Task description :: Look through the lines below and extract any with the word "performance".

Information supplied ::
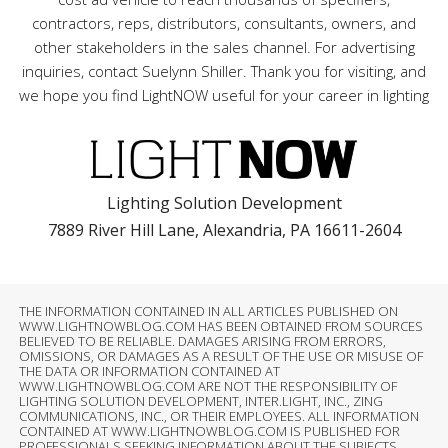
contractors, reps, distributors, consultants, owners, and
other stakeholders in the sales channel. For advertising
inquiries, contact Suelynn Shiller. Thank you for visiting, and
we hope you find LightNOW useful for your career in lighting
Lighting Solution Development
7889 River Hill Lane, Alexandria, PA 16611-2604
THE INFORMATION CONTAINED IN ALL ARTICLES PUBLISHED ON
WWW.LIGHTNOWBLOG.COM HAS BEEN OBTAINED FROM SOURCES
BELIEVED TO BE RELIABLE. DAMAGES ARISING FROM ERRORS,
OMISSIONS, OR DAMAGES AS A RESULT OF THE USE OR MISUSE OF
THE DATA OR INFORMATION CONTAINED AT
WWW.LIGHTNOWBLOG.COM ARE NOT THE RESPONSIBILITY OF
LIGHTING SOLUTION DEVELOPMENT, INTER.LIGHT, INC., ZING
COMMUNICATIONS, INC., OR THEIR EMPLOYEES. ALL INFORMATION
CONTAINED AT WWW.LIGHTNOWBLOG.COM IS PUBLISHED FOR
PROFESSIONALS SEEKING INFORMATION ABOUT THE SUBJECTS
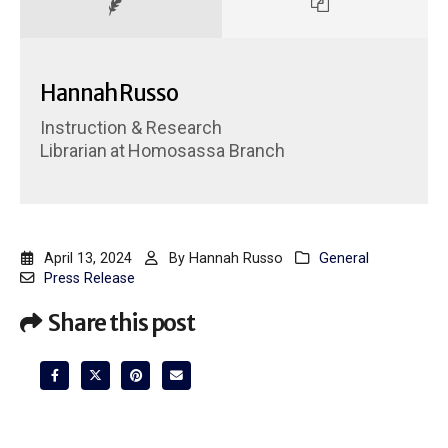
Hannah Russo
Instruction & Research
Librarian
at
Homosassa Branch
April 13, 2024
By
Hannah Russo
General
Press Release
Share this post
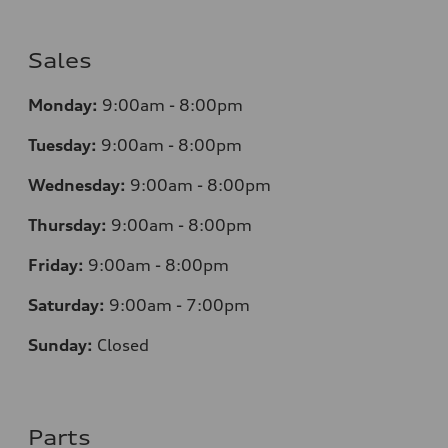
Sales
Monday:
9:00am - 8:00pm
Tuesday:
9:00am - 8:00pm
Wednesday:
9:00am - 8:00pm
Thursday:
9
:00am - 8:00pm
Friday:
9:00am - 8:00pm
Saturday:
9:00am - 7:00pm
Sunday:
Closed
Parts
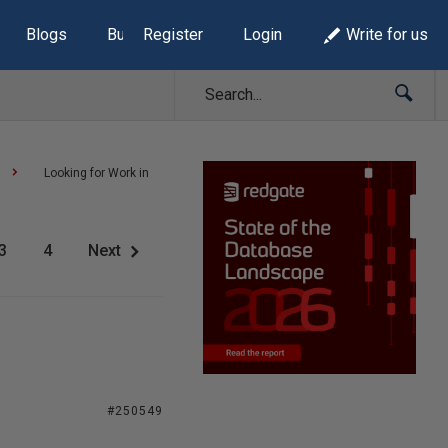
Blogs
Build Lists
Register
Login
Write for us
Looking for Work in
3
4
Next
#250549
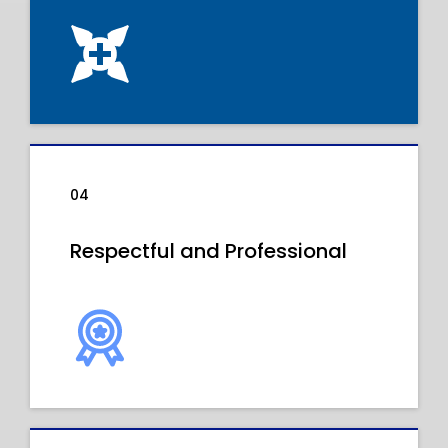
04
Respectful and Professional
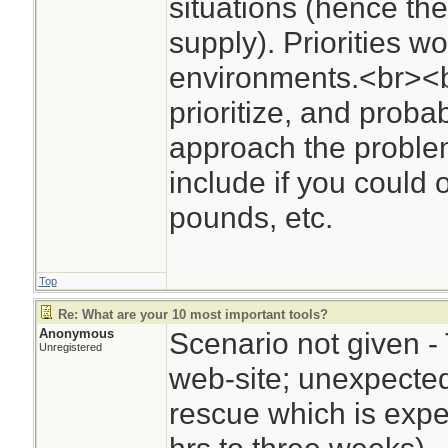
situations (hence the
supply). Priorities wo
environments.<br><
prioritize, and proba
approach the problem
include if you could 
pounds, etc.
Top
Re: What are your 10 most important tools?
Anonymous
Scenario not given - 
Unregistered
web-site; unexpected 
rescue which is expe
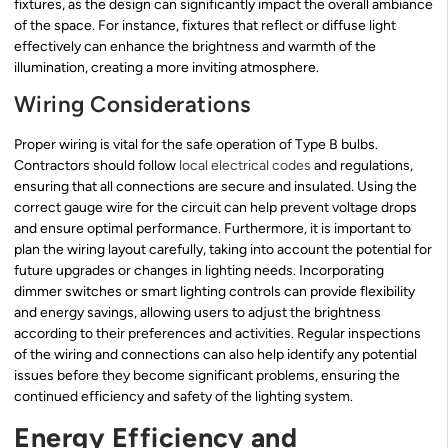
fixtures, as the design can significantly impact the overall ambiance
of the space. For instance, fixtures that reflect or diffuse light
effectively can enhance the brightness and warmth of the
illumination, creating a more inviting atmosphere.
Wiring Considerations
Proper wiring is vital for the safe operation of Type B bulbs.
Contractors should follow
local electrical codes
and regulations,
ensuring that all connections are secure and insulated. Using the
correct gauge wire for the circuit can help prevent voltage drops
and ensure optimal performance. Furthermore, it is important to
plan the wiring layout carefully, taking into account the potential for
future upgrades or changes in lighting needs. Incorporating
dimmer switches or smart lighting controls can provide flexibility
and energy savings, allowing users to adjust the brightness
according to their preferences and activities. Regular inspections
of the wiring and connections can also help identify any potential
issues before they become significant problems, ensuring the
continued efficiency and safety of the lighting system.
Energy Efficiency and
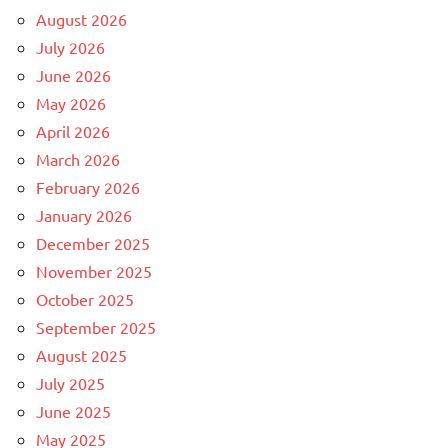
August 2026
July 2026
June 2026
May 2026
April 2026
March 2026
February 2026
January 2026
December 2025
November 2025
October 2025
September 2025
August 2025
July 2025
June 2025
May 2025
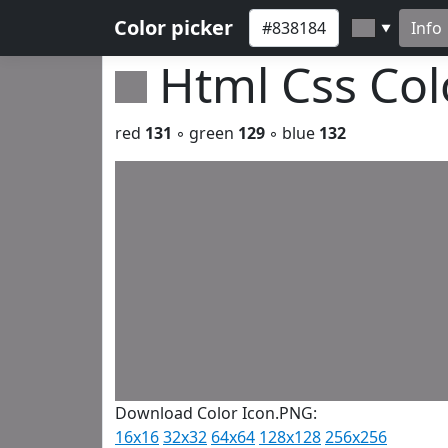
Color picker
Info
▼
Html Css Co
red
131
◦ green
129
◦ blue
132
Download Color Icon.PNG:
16x16
32x32
64x64
128x128
256x256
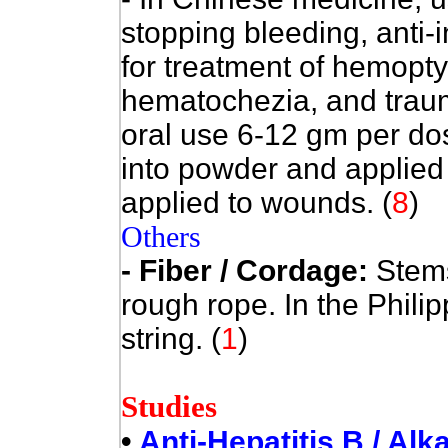
stopping bleeding, anti-
for treatment of hemopt
hematochezia, and traum
oral use 6-12 gm per do
into powder and applied 
applied to wounds.
(
8
)
Others
- Fiber / Cordage:
Stems
rough rope. In the Phili
string. (
1
)
Studies
•
Anti-Hepatitis B / Alk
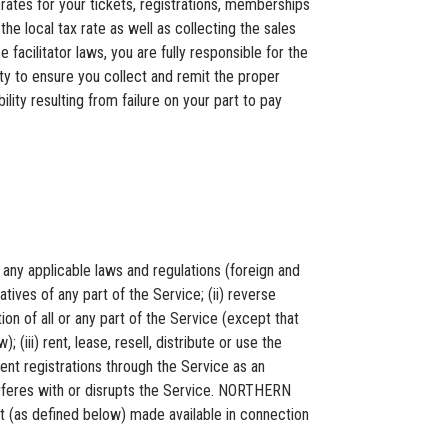
ates for your tickets, registrations, memberships
he local tax rate as well as collecting the sales
cilitator laws, you are fully responsible for the
ity to ensure you collect and remit the proper
ity resulting from failure on your part to pay
any applicable laws and regulations (foreign and
tives of any part of the Service; (ii) reverse
n of all or any part of the Service (except that
 (iii) rent, lease, resell, distribute or use the
ent registrations through the Service as an
nterferes with or disrupts the Service. NORTHERN
 (as defined below) made available in connection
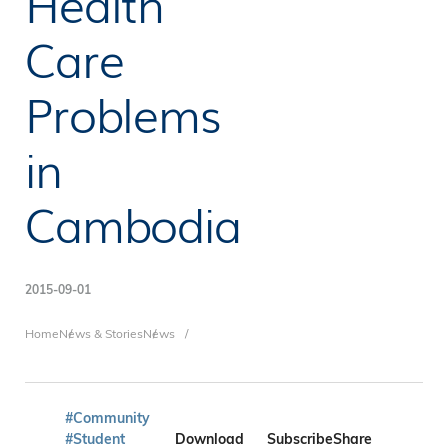
Health
Care
Problems
in
Cambodia
2015-09-01
Breadcrumb
Home
News & Stories
News
#Community
#Student
Download
Subscribe
Share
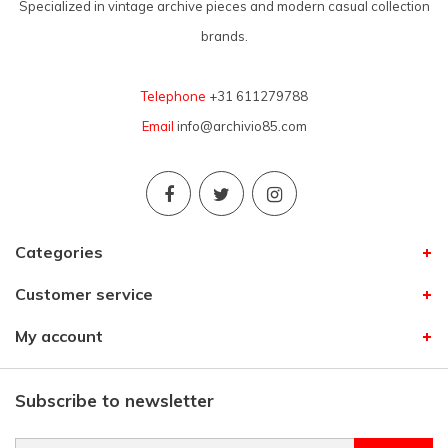
Specialized in vintage archive pieces and modern casual collection
brands.
Telephone
+31 611279788
Email
info@archivio85.com
Categories
Customer service
My account
Subscribe to newsletter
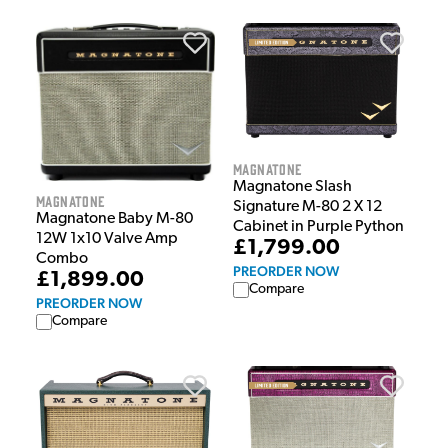
Magnatone
Magnatone Slash
Magnatone
Signature M-80 2 X 12
Magnatone Baby M-80
Cabinet in Purple Python
12W 1x10 Valve Amp
£1,799.00
Combo
PREORDER NOW
£1,899.00
Compare
PREORDER NOW
Compare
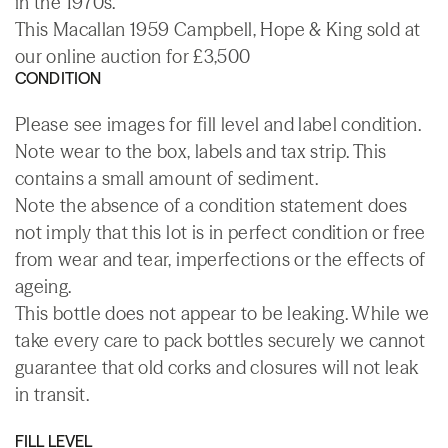
in the 1970s.
This Macallan 1959 Campbell, Hope & King sold at
our online auction for £3,500
CONDITION
Please see images for fill level and label condition.
Note wear to the box, labels and tax strip. This
contains a small amount of sediment.
Note the absence of a condition statement does
not imply that this lot is in perfect condition or free
from wear and tear, imperfections or the effects of
ageing.
This bottle does not appear to be leaking. While we
take every care to pack bottles securely we cannot
guarantee that old corks and closures will not leak
in transit.
FILL LEVEL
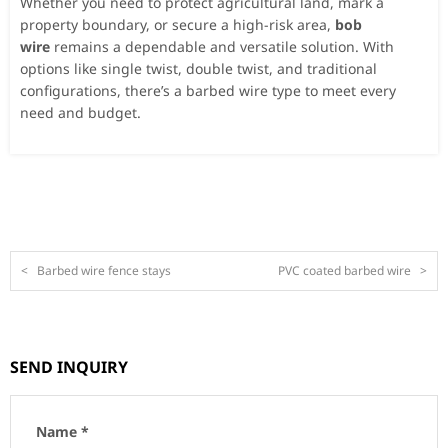
Whether you need to protect agricultural land, mark a
property boundary, or secure a high-risk area,
bob
wire
remains a dependable and versatile solution. With
options like single twist, double twist, and traditional
configurations, there’s a barbed wire type to meet every
need and budget.
<
Barbed wire fence stays
PVC coated barbed wire
>
SEND INQUIRY
Name *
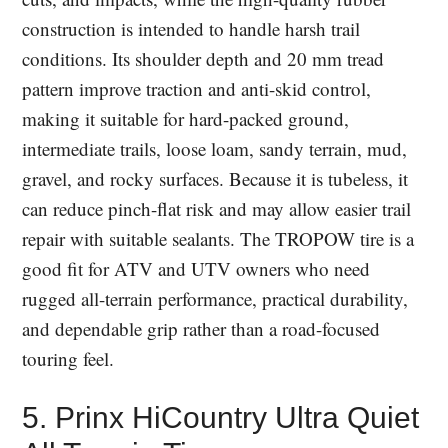
construction is intended to handle harsh trail
conditions. Its shoulder depth and 20 mm tread
pattern improve traction and anti-skid control,
making it suitable for hard-packed ground,
intermediate trails, loose loam, sandy terrain, mud,
gravel, and rocky surfaces. Because it is tubeless, it
can reduce pinch-flat risk and may allow easier trail
repair with suitable sealants. The TROPOW tire is a
good fit for ATV and UTV owners who need
rugged all-terrain performance, practical durability,
and dependable grip rather than a road-focused
touring feel.
5. Prinx HiCountry Ultra Quiet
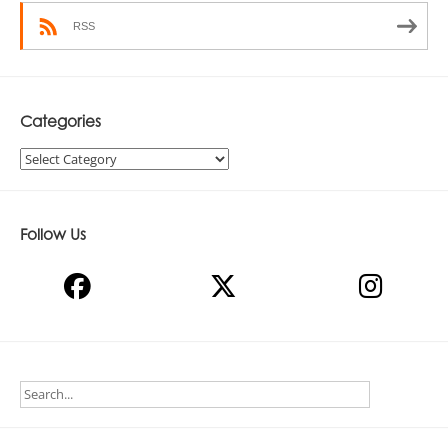
RSS
Categories
Categories
Follow Us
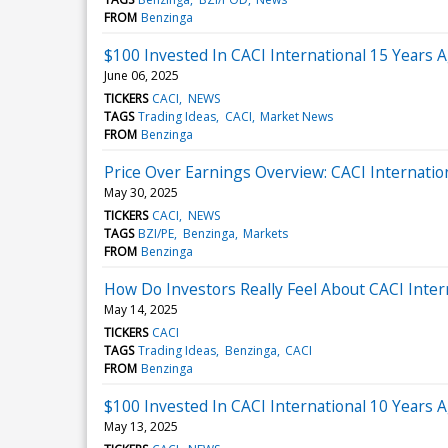
FROM
Benzinga
$100 Invested In CACI International 15 Years
June 06, 2025
TICKERS
CACI
NEWS
TAGS
Trading Ideas
CACI
Market News
FROM
Benzinga
Price Over Earnings Overview: CACI Internatio
May 30, 2025
TICKERS
CACI
NEWS
TAGS
BZI/PE
Benzinga
Markets
FROM
Benzinga
How Do Investors Really Feel About CACI Inter
May 14, 2025
TICKERS
CACI
TAGS
Trading Ideas
Benzinga
CACI
FROM
Benzinga
$100 Invested In CACI International 10 Years
May 13, 2025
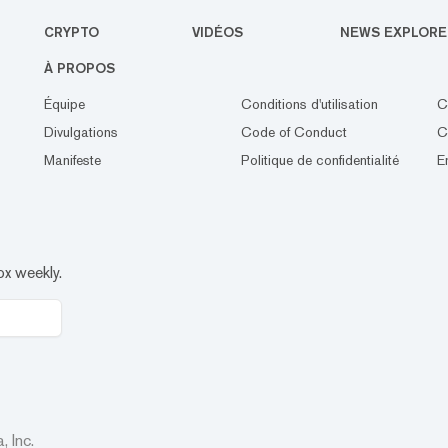
CRYPTO
VIDÉOS
NEWS EXPLORE
À PROPOS
Équipe
Conditions d'utilisation
C
Divulgations
Code of Conduct
C
Manifeste
Politique de confidentialité
E
ox weekly.
 Inc.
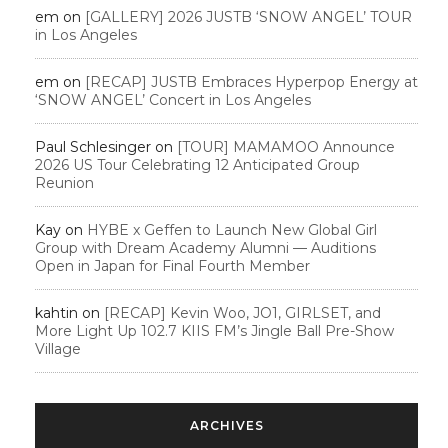
em
on
[GALLERY] 2026 JUSTB ‘SNOW ANGEL’ TOUR
in Los Angeles
em
on
[RECAP] JUSTB Embraces Hyperpop Energy at
‘SNOW ANGEL’ Concert in Los Angeles
Paul Schlesinger
on
[TOUR] MAMAMOO Announce
2026 US Tour Celebrating 12 Anticipated Group
Reunion
Kay
on
HYBE x Geffen to Launch New Global Girl
Group with Dream Academy Alumni — Auditions
Open in Japan for Final Fourth Member
kahtin
on
[RECAP] Kevin Woo, JO1, GIRLSET, and
More Light Up 102.7 KIIS FM’s Jingle Ball Pre-Show
Village
ARCHIVES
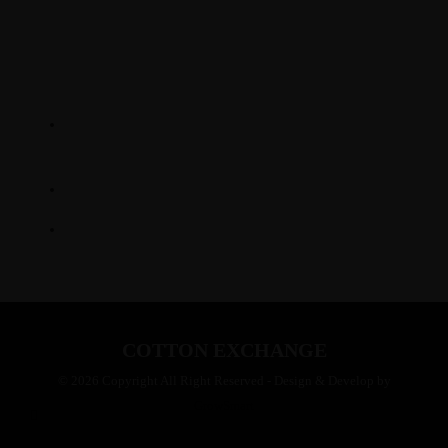
LOCATION
345 Hickory Hollow Rd
Waterford WI 53185
(262) 534-9291
cottonexchangewi@gmail.com
COTTON EXCHANGE
© 2026 Copyright All Right Reserved - Design & Develop by
GrowSmart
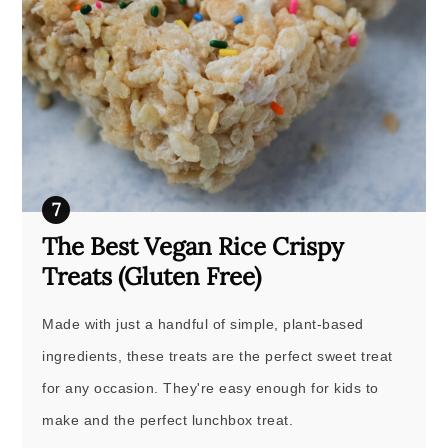
The Best Vegan Rice Crispy
Treats (Gluten Free)
Made with just a handful of simple, plant-based
ingredients, these treats are the perfect sweet treat
for any occasion. They're easy enough for kids to
make and the perfect lunchbox treat.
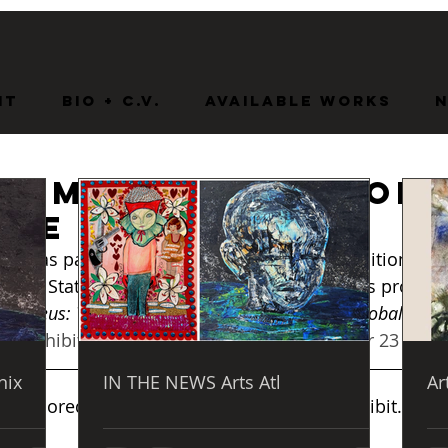
nt
BIO + C.V.
Available Works
 Company of Jacob
nce
olk State University’s James Wise Gallery is proud t
metheus: The Legacy of Jacob Lawrence and Global Moder
ry
.  
Exhibition Dates: October 21 – November 23
nix
IN THE NEWS Arts Atl
Ar
bly honored to be a part of this incredible exhibit.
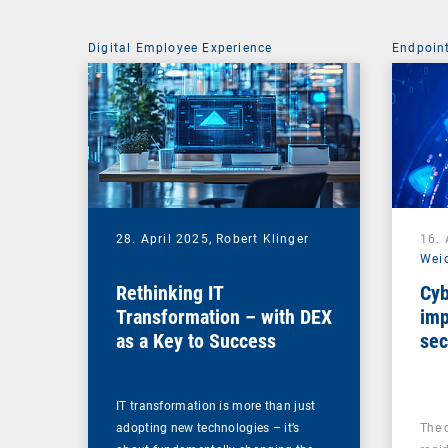
Digital Employee Experience
Endpoin
28. April 2025,
Robert Klinger
16. 
Wei
Rethinking IT
Cyb
Transformation – with DEX
imp
as a Key to Success
sec
ma
IT transformation is more than just
adopting new technologies – it’s
The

Output for this exercise ::
and ensure optimal performance. Furthermore, it is important to
rugged all-terrain performance, practical durability,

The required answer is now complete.